On June 22, Doty filed a story amounting to a self-directed punch in the nose.
Commenting to Doty on his own earlier report, a source close to Bea said it was
"so deprived of any basis that it doesn't even deserve a denial." For those who
have raised refutations to a fine art, that was a denial to be proud of, because
it was precisely true while completely misleading. Doty had written that the
declaration was under study when in fact, the study was finished, the damage was
done, and there existed what many regard as a substantially new declaration on
the Jews.
In Geneva, Dr.
Willem Visser 'tHooft, head of the World Council of Churches, told two American
priests that, if the reports were true, the ecumenical movement would be slowed.
His sentiments were not kept secret from the U.S. hierarchy. Nor was the AJC
saddened into inactivity. Rabbi Tanenbaum plied Monsignor Higgins with press
clippings from appalled Jewish editors. Higgins conveyed his fears to Cardinal
Cushing, and the Boston prelate made polite inquiry to the Bishop of Rome.
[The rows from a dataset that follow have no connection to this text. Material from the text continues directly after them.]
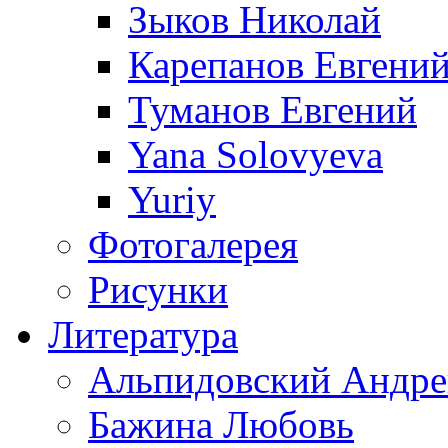
Зыков Николай
Карепанов Евгени
Туманов Евгений
Yana Solovyeva
Yuriy
Фотогалерея
Рисунки
Литература
Альпидовский Андре
Бажина Любовь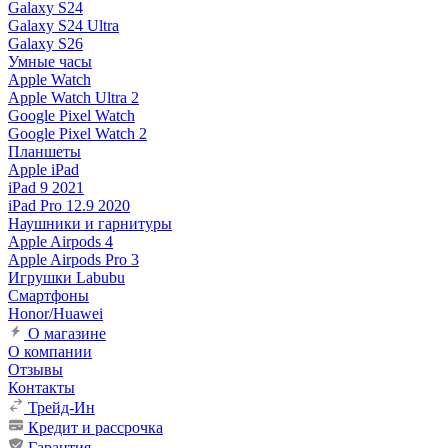
Galaxy S24
Galaxy S24 Ultra
Galaxy S26
Умные часы
Apple Watch
Apple Watch Ultra 2
Google Pixel Watch
Google Pixel Watch 2
Планшеты
Apple iPad
iPad 9 2021
iPad Pro 12.9 2020
Наушники и гарнитуры
Apple Airpods 4
Apple Airpods Pro 3
Игрушки Labubu
Смартфоны
Honor/Huawei
О магазине
О компании
Отзывы
Контакты
Трейд-Ин
Кредит и рассрочка
Гарантия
In
Germany, a group for Jewish-Christian amity sent a letter to the bishops
claiming, "There is now prevailing a crisis of confidence vis-à-vis the Catholic
Church." At the Times, there had never been a crisis of confidence vis-à-vis its
reporting from Rome, but if there had been one, it would have passed on
September 10. In his story under the headline VATICAN DRAFT EXONERATING JEWS
REVISED TO OMIT WORD "DEICIDE," Doty allowed no Times reader to think he had
pried into Vatican secrets. He was pleased to credit as his source, "an
authorized leak by the
Vatican."
Similar stories
in the Times foretold Council failings before they happened. Most of these were
substantiated in magazine pieces and books published later, though some had
traces of special pleading. The American Jewish Committee's intellectual
monthly, Commentary, had offered a most bleak report on the Council and the Jews
by the pseudonymous F. E. Cartus. In a footnote, the author referred the reader
to a confirming account in The Pilgrim, a 281-page book by the pseudonymous
Michael Serafian. Later, in Harper's magazine, Cartus, even more dour, added to
the doubts on the Jewish text. To buttress his case, he recast Pilgrim passages
and cited Council accounts in Time, whose Rome correspondent had surfaced for
by-line status as author of a notably good book on the Council. At the time,
both Time and the New York Times were glad to have an inside tipster. Just for
the journalistic fun of it, the inside man's revelations were signed "Pushkin,"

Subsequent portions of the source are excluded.